• _TASK_:
Each record below should be written out again exactly.
+++
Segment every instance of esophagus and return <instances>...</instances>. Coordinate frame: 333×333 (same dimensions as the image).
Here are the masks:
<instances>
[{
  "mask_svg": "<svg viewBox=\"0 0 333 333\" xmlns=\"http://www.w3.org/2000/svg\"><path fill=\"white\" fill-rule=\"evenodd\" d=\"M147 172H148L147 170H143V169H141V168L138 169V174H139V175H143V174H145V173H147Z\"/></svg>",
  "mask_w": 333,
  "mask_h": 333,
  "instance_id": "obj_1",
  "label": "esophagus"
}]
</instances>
+++
• _EXERCISE ANSWER_:
Segment every instance of esophagus and return <instances>...</instances>. Coordinate frame: 333×333 (same dimensions as the image).
Here are the masks:
<instances>
[{
  "mask_svg": "<svg viewBox=\"0 0 333 333\" xmlns=\"http://www.w3.org/2000/svg\"><path fill=\"white\" fill-rule=\"evenodd\" d=\"M147 172H148L147 170H143V169H141V168L138 169V174H139V175H143V174H145V173H147Z\"/></svg>",
  "mask_w": 333,
  "mask_h": 333,
  "instance_id": "obj_1",
  "label": "esophagus"
}]
</instances>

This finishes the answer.